David Collins, QC, said yesterday he could not authorise prosecution against 12 of the so-called Urewera 16 under the Terrorism Suppression Act.
Dr Collins was scathing of the act, describing it as “almost impossible to apply in a coherent manner” and a “very significant” factor in his decision.
In weighing up whether to allow prosecution, he considered the law, how the evidence applied to it, the likelihood of a successful prosecution and whether a case would be in the public interest.
He viewed hundreds of pages of intercepted communications, a “large number” of photographs, and video footage obtained by police surveillance.
Dr Collins said the evidence showed that the accused were involved in “very disturbing” activities, but “in my view the evidence fell short of actually meeting the very technical requirements of the act”.
The act was “unnecessarily complex, incoherent and as a result almost impossible to apply to the domestic circumstances observed by the police in this case”.
He declined to answer whether he thought the cases may have presented a terrorist threat, but said the decision not to prosecute was a close call for some of the accused.
“A number of people could, on one view of it, [have] possibly come close to meeting the criteria under the act.
“If the legislation had been framed differently, it is possible that charges under the Terrorism Act may have been able to be brought.”
Dr Collins outlined several requirements that would have had to be filled to meet the act’s criteria:
* That the act in question was a terror act (inducing terror in a civilian population or forcing a government to do or not do an act).
* That the act advanced an ideological, religious or political cause.
* That it resulted in one of five outcomes including death or serious injury, a serious risk to the safety of a population, or serious damage to property of great value
* That the act had taken place, which includes whether there was a credible threat or sufficient planning if it had not been carried out.
Dr Collins said another major issue was that the law focused on a “terrorist entity”.

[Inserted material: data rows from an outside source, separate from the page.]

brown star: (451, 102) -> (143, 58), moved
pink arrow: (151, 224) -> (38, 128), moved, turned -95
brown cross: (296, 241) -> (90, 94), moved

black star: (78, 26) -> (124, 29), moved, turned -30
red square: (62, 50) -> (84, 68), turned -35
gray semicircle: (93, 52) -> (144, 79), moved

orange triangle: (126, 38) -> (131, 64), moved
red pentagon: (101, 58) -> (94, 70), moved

“If individuals are actually developing towards, possibly … carrying out a terrorist act, they are not yet [that] entity. So there is a tautology in the legislation which is extremely difficult to unravel.”
That did not mean the law required the accused to have committed terrorism, but “you have to be very well down the track”.

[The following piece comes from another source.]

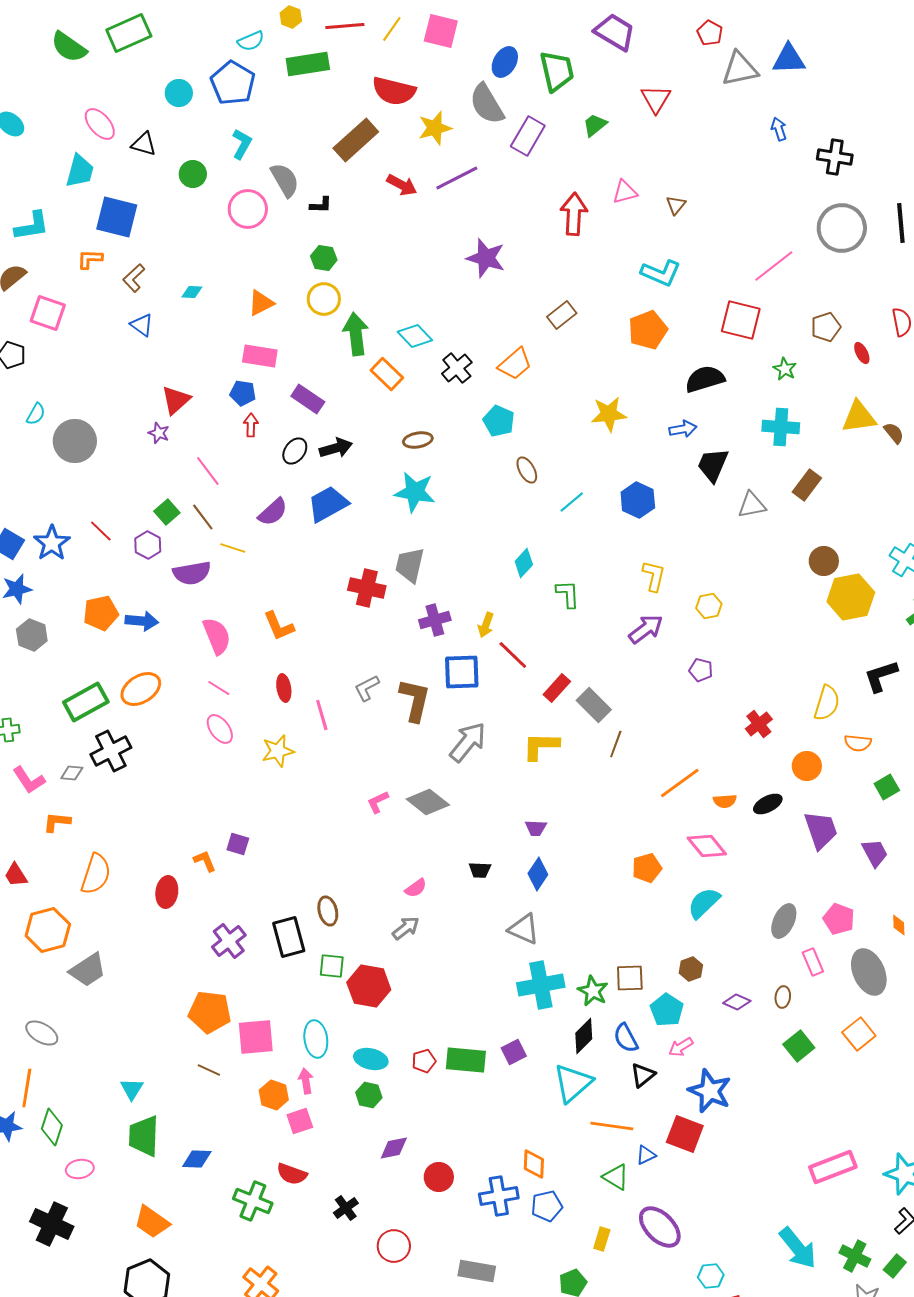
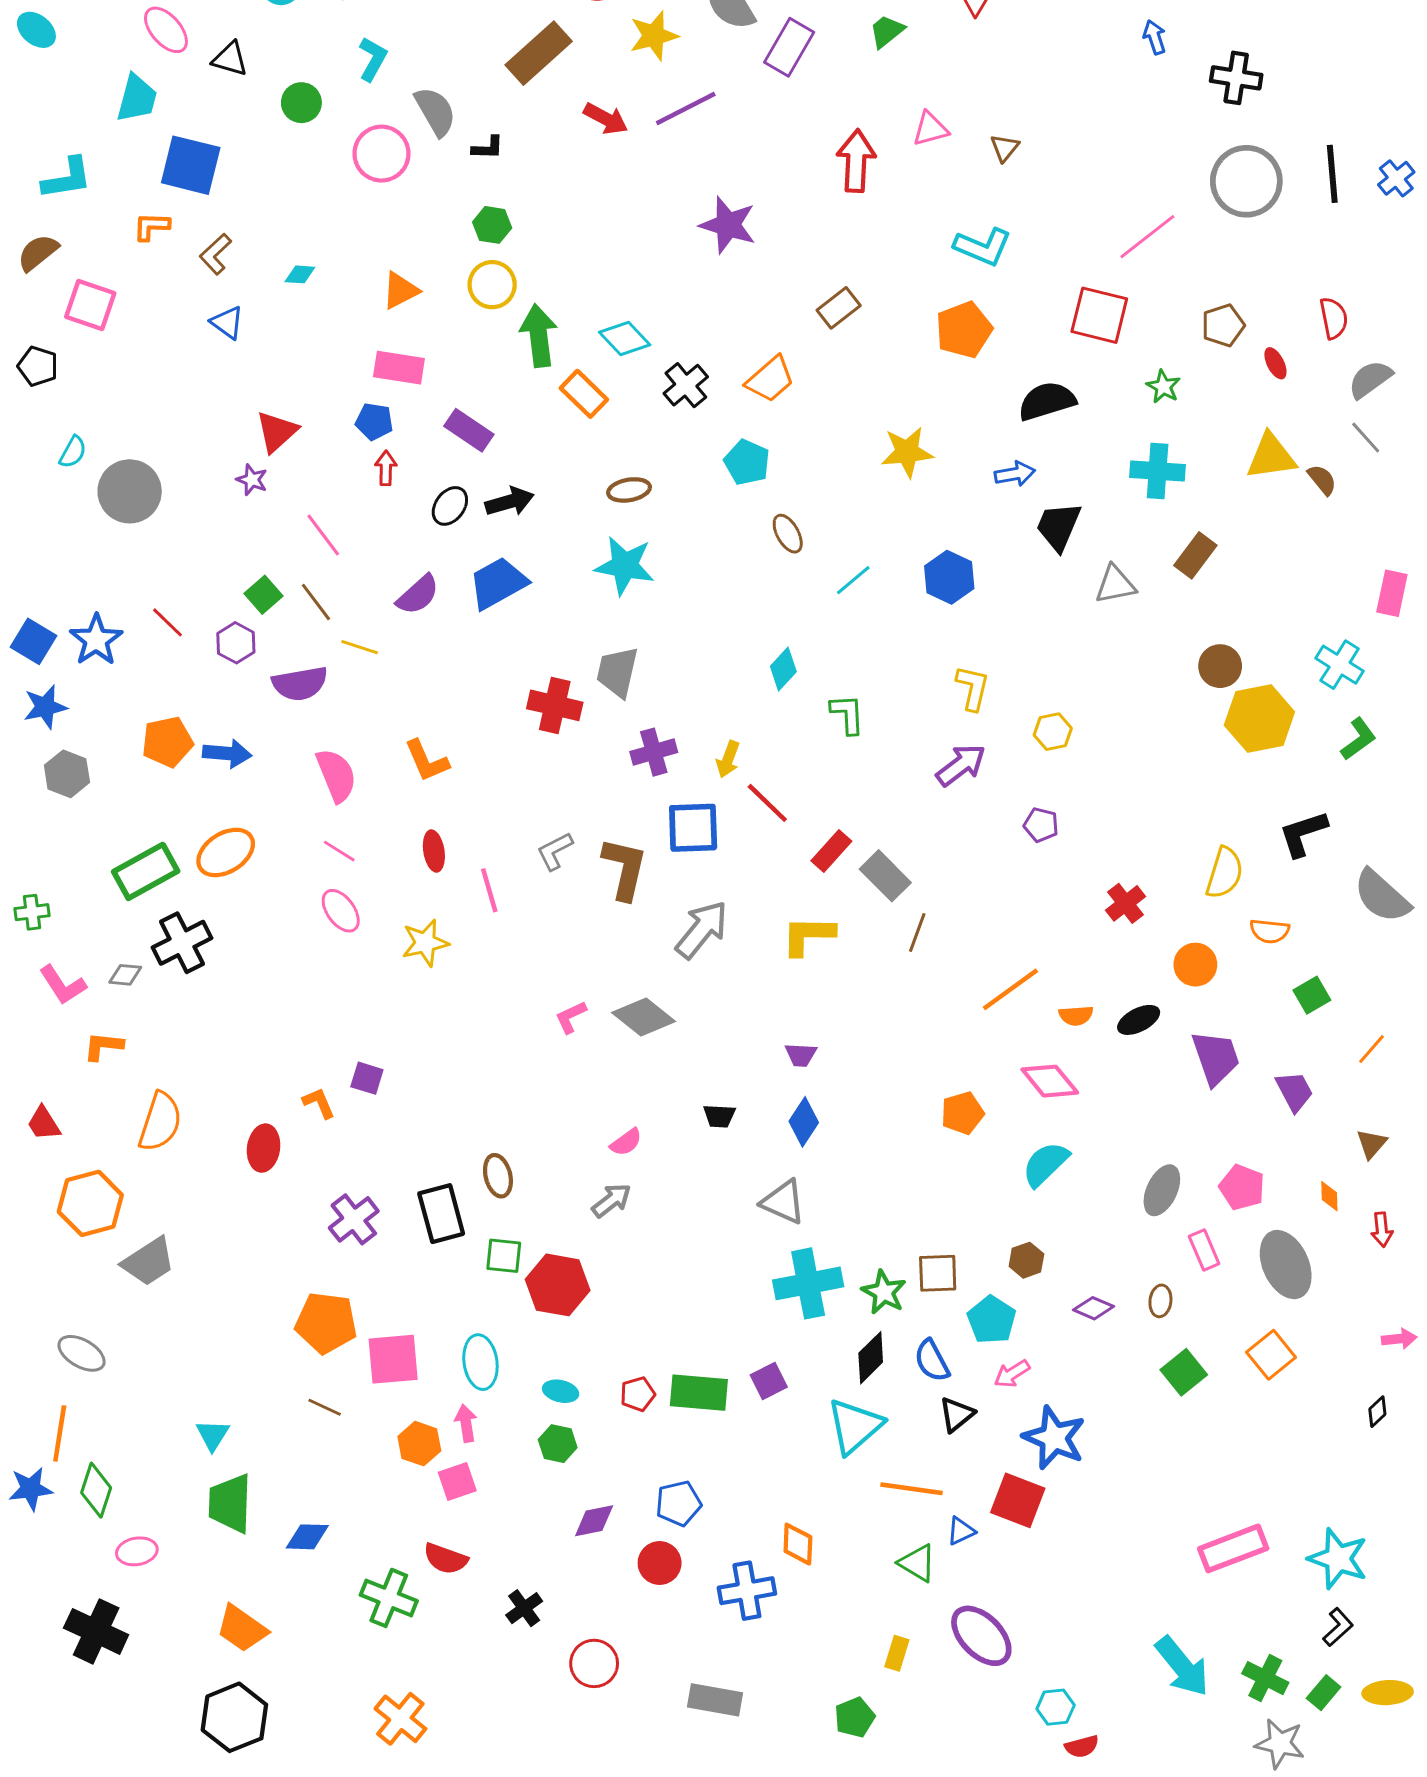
cyan ellipse: (371, 1059) -> (561, 1391), size x0.7
blue pentagon: (547, 1206) -> (678, 1503), moved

He also pointed to the difficulties of section 13, which he said the police had an eye on when they referred the matter to him.

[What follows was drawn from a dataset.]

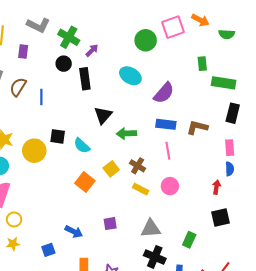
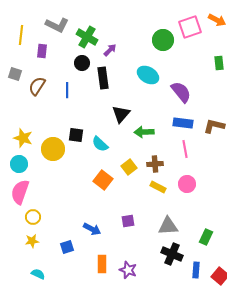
purple semicircle: (164, 93) -> (181, 92), turned -80
blue line: (41, 97) -> (67, 90), moved
brown cross: (138, 166) -> (155, 164), turned -35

“A person has to know the group or organisation that they are seen with is an entity that carries out or participates in the carrying out of a terrorist act, and that they participate in the group for the purposes of enhancing the group to carry out a terrorist act.
“That very quick summary might give an indication as to why I think it’s unnecessarily complicated and very, very difficult to apply. There will be circumstances where [the act] can be made to work, but certainly not in fundamentally domestic circumstances.”
In light of his heavy criticism, the Government has agreed to send the act – which has an amendment to it going through Parliament – to the Law Commission to be reviewed.